### EXERCISE BRIEF
Using the listing below, set down each line from the line containing "Aktivitäten, die deine" through the line containing "Eiweiß und gesunden", both ends included, exactly and with nothing added.

### GIVEN INFORMATION
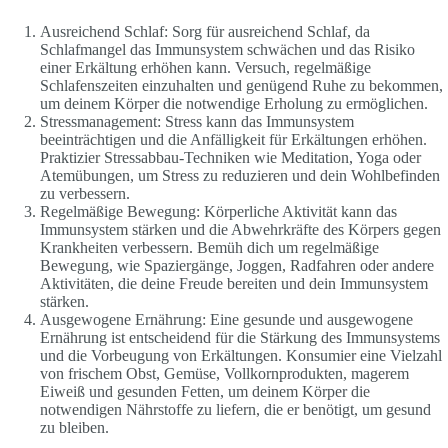
Ausreichend Schlaf: Sorg für ausreichend Schlaf, da
Schlafmangel das Immunsystem schwächen und das Risiko
einer Erkältung erhöhen kann. Versuch, regelmäßige
Schlafenszeiten einzuhalten und genügend Ruhe zu bekommen,
um deinem Körper die notwendige Erholung zu ermöglichen.
Stressmanagement: Stress kann das Immunsystem
beeinträchtigen und die Anfälligkeit für Erkältungen erhöhen.
Praktizier Stressabbau-Techniken wie Meditation, Yoga oder
Atemübungen, um Stress zu reduzieren und dein Wohlbefinden
zu verbessern.
Regelmäßige Bewegung: Körperliche Aktivität kann das
Immunsystem stärken und die Abwehrkräfte des Körpers gegen
Krankheiten verbessern. Bemüh dich um regelmäßige
Bewegung, wie Spaziergänge, Joggen, Radfahren oder andere
Aktivitäten, die deine Freude bereiten und dein Immunsystem
stärken.
Ausgewogene Ernährung: Eine gesunde und ausgewogene
Ernährung ist entscheidend für die Stärkung des Immunsystems
und die Vorbeugung von Erkältungen. Konsumier eine Vielzahl
von frischem Obst, Gemüse, Vollkornprodukten, magerem
Eiweiß und gesunden Fetten, um deinem Körper die
notwendigen Nährstoffe zu liefern, die er benötigt, um gesund
zu bleiben.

### EXERCISE RESPONSE
Aktivitäten, die deine Freude bereiten und dein Immunsystem
stärken.
Ausgewogene Ernährung: Eine gesunde und ausgewogene
Ernährung ist entscheidend für die Stärkung des Immunsystems
und die Vorbeugung von Erkältungen. Konsumier eine Vielzahl
von frischem Obst, Gemüse, Vollkornprodukten, magerem
Eiweiß und gesunden Fetten, um deinem Körper die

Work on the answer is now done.